Troje nastolatków z Młodzieżowego forum LGBT+ przykuło się do bramy Ministerstwa Edukacji i Nauki przy alei Szucha. Protestują przeciwko ministrowi Czarnkowi.
„Przepraszamy za utrudnienia, mamy Ministra Czarnka do obalenia!" - napisali na facebookowym profilu młodzi aktywiści. Jak podają do bramy przykuli się Laura Kwoczała, Franek Broda i Wiktoria Magnuszewska. We wpisie wyjaśniają również powód. „Jest to protest przeciwko obrzydliwej polityce nienawiści i pogardy Ministra Czarnka" - czytamy na profilu.
Aktywiści trzymają tekturowe transparenty z napisami: „Macie krew na rękach", „Lgbt+ to ludzie" i „Ugruntuj swoje cnoty". Mają też zaklejone taśmą usta.
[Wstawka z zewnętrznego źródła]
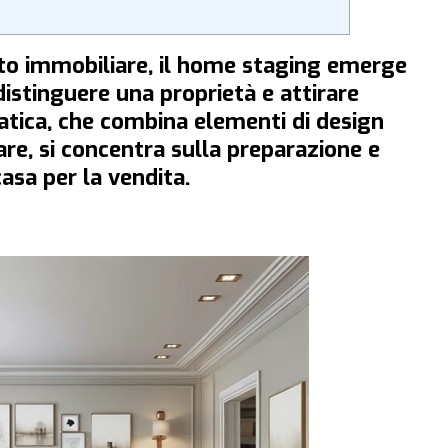
o immobiliare, il home staging emerge
istinguere una proprietà e attirare
ratica, che combina elementi di design
re, si concentra sulla preparazione e
asa per la vendita.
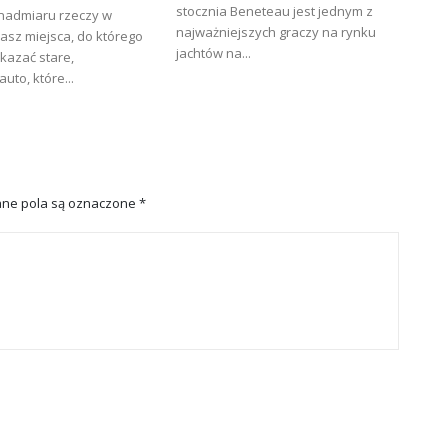
stocznia Beneteau jest jednym z
 nadmiaru rzeczy w
najważniejszych graczy na rynku
asz miejsca, do którego
jachtów na...
kazać stare,
uto, które...
ne pola są oznaczone
*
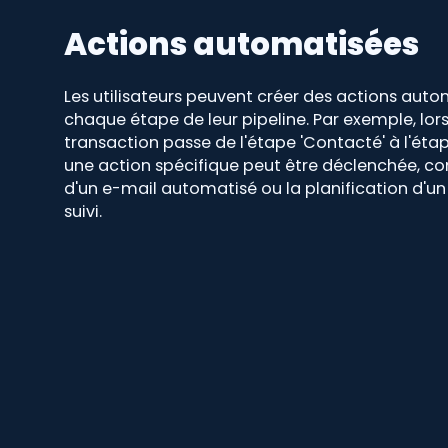
Actions automatisées
Les utilisateurs peuvent créer des actions auto
chaque étape de leur pipeline. Par exemple, lor
transaction passe de l'étape 'Contacté' à l'étape
une action spécifique peut être déclenchée, c
d'un e-mail automatisé ou la planification d'un
suivi.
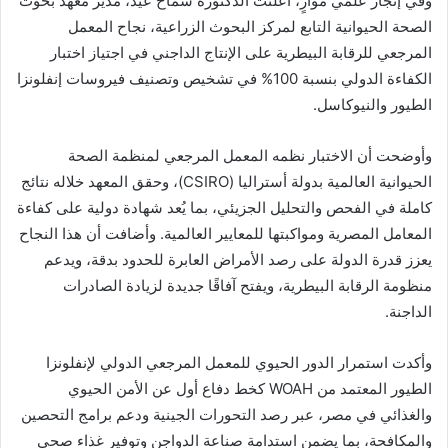
وفي إنجاز علمي موازٍ، أعلنت الدكتورة سماح عيد، مدير معهد بحوث
الصحة الحيوانية التابع لمركز البحوث الزراعية، نجاح المعمل
المرجعي للرقابة البيطرية على الإنتاج الداجني في اجتياز اختبار
الكفاءة الدولي بنسبة 100% في تشخيص وتصنيف فيروسات إنفلونزا
الطيور والنيوكاسل.
وأوضحت أن الاختبار نظمه المعمل المرجعي لمنظمة الصحة
الحيوانية العالمية بدولة أستراليا (CSIRO)، وحقق المعهد خلاله نتائج
كاملة في الفحص والتحليل الجزيئي، بما يُعد شهادة دولية على كفاءة
المعامل المصرية ومواكبتها للمعايير العالمية. وأضافت أن هذا النجاح
يعزز قدرة الدولة على رصد الأمراض العابرة للحدود بدقة، ويدعم
منظومة الرقابة البيطرية، ويفتح آفاقًا جديدة لزيادة الصادرات
الداجنة.
وأكدت استمرار الدور الحيوي للمعمل المرجعي الدولي لإنفلونزا
الطيور المعتمد من WOAH كخط دفاع أول عن الأمن الحيوي
والغذائي في مصر، عبر رصد التحورات الجينية ودعم برامج التحصين
والمكافحة، بما يضمن استدامة صناعة الدواجن وتوفير غذاء صحي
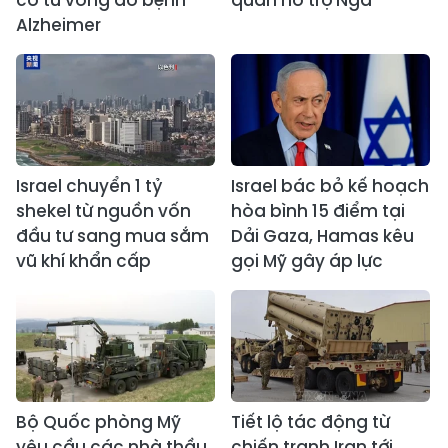
cơ tử vong do bệnh
quân hỗ trợ Nga
Alzheimer
Israel chuyển 1 tỷ
Israel bác bỏ kế hoạch
shekel từ nguồn vốn
hòa bình 15 điểm tại
đầu tư sang mua sắm
Dải Gaza, Hamas kêu
vũ khí khẩn cấp
gọi Mỹ gây áp lực
Bộ Quốc phòng Mỹ
Tiết lộ tác động từ
yêu cầu các nhà thầu
chiến tranh Iran tới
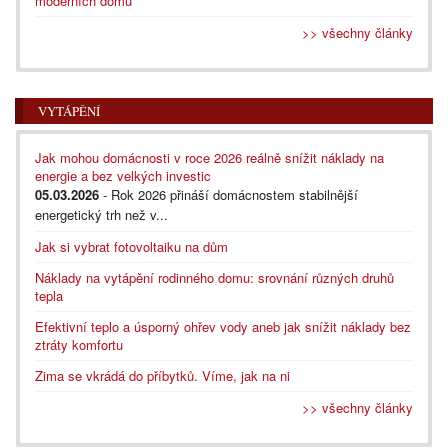
moderních domů
>> všechny články
VYTÁPĚNÍ
Jak mohou domácnosti v roce 2026 reálně snížit náklady na
energie a bez velkých investic
05.03.2026
- Rok 2026 přináší domácnostem stabilnější
energetický trh než v...
Jak si vybrat fotovoltaiku na dům
Náklady na vytápění rodinného domu: srovnání různých druhů
tepla
Efektivní teplo a úsporný ohřev vody aneb jak snížit náklady bez
ztráty komfortu
Zima se vkrádá do příbytků. Víme, jak na ni
>> všechny články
Protest rozpoczął się o godzinie 8. Jak przekazała na Twitterze Laura Kwoczała, protestują od ponad dwóch godzin: „Przed chwilą przyniesiono nam wodę (dziękujemy), jednak początkowo nie chciano nam jej podać. Dopiero po interwencji przedstawiciela Helsińskiej Fundacji Praw Człowieka było to możliwe - dziękujemy za pomoc".
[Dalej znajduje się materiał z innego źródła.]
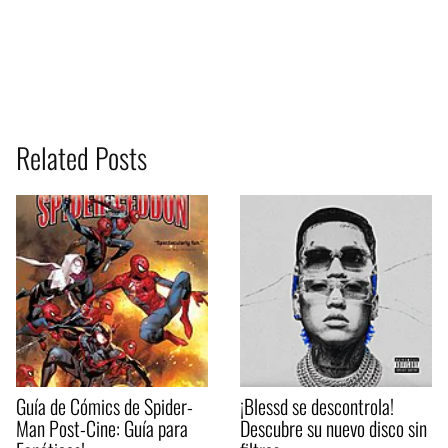
Related Posts
Guía de Cómics de Spider-
¡Blessd se descontrola!
Man Post-Cine: Guía para
Descubre su nuevo disco sin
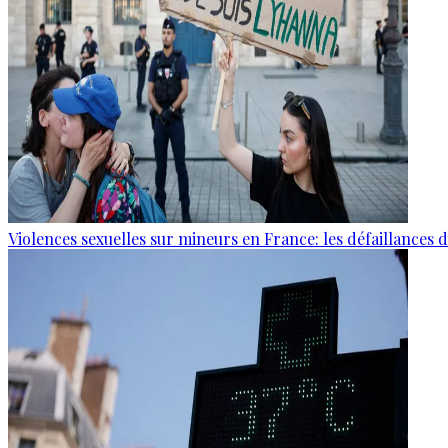
Violences sexuelles sur mineurs en France: les défaillances 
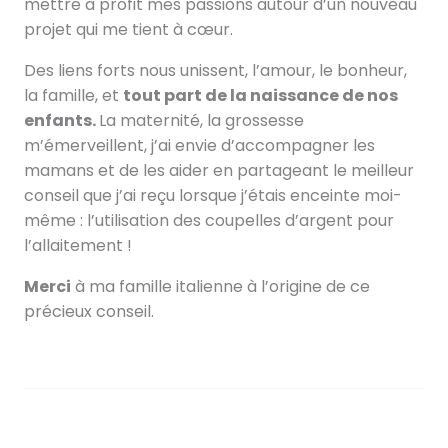
mettre à profit mes passions autour d’un nouveau
projet qui me tient à cœur.
Des liens forts nous unissent, l’amour, le bonheur,
la famille, et
tout part de la naissance de nos
enfants.
La maternité, la grossesse
m’émerveillent, j’ai envie d’accompagner les
mamans et de les aider en partageant le meilleur
conseil que j’ai reçu lorsque j’étais enceinte moi-
même : l’utilisation des coupelles d’argent pour
l’allaitement !
Merci
à ma famille italienne à l’origine de ce
précieux conseil.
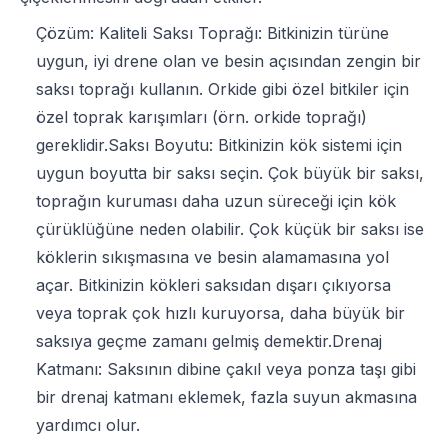
Çözüm: Kaliteli Saksı Toprağı: Bitkinizin türüne
uygun, iyi drene olan ve besin açısından zengin bir
saksı toprağı kullanın. Orkide gibi özel bitkiler için
özel toprak karışımları (örn. orkide toprağı)
gereklidir.Saksı Boyutu: Bitkinizin kök sistemi için
uygun boyutta bir saksı seçin. Çok büyük bir saksı,
toprağın kuruması daha uzun süreceği için kök
çürüklüğüne neden olabilir. Çok küçük bir saksı ise
köklerin sıkışmasına ve besin alamamasına yol
açar. Bitkinizin kökleri saksıdan dışarı çıkıyorsa
veya toprak çok hızlı kuruyorsa, daha büyük bir
saksıya geçme zamanı gelmiş demektir.Drenaj
Katmanı: Saksının dibine çakıl veya ponza taşı gibi
bir drenaj katmanı eklemek, fazla suyun akmasına
yardımcı olur.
10:21. Protestujemy pod @MEIN_GOV_PL od ponad dwóch godzin. Przed chwilą przyniesiono nam wodę (dziękujemy!), jednak początkowo nie chciano nam jej podać. Dopiero po interwencji przedstawiciela @hfhrpl było to możliwe - dziękujemy za pomoc! pic.twitter.com/MceFweWoYc
— 🌻 Laura Kwoczała 🌻 (@LauraKwoczala) July 26, 2021
Młodzi aktywiści siedzą w bramie, przykuci do łańcucha. - Kluczyki są dobrze schowane - powiedział PAP Franek Broda. Protestu pilnuje ponad 10 policjantów i ochroniarzy. Manifestujący zostali odgrodzeni taśmą.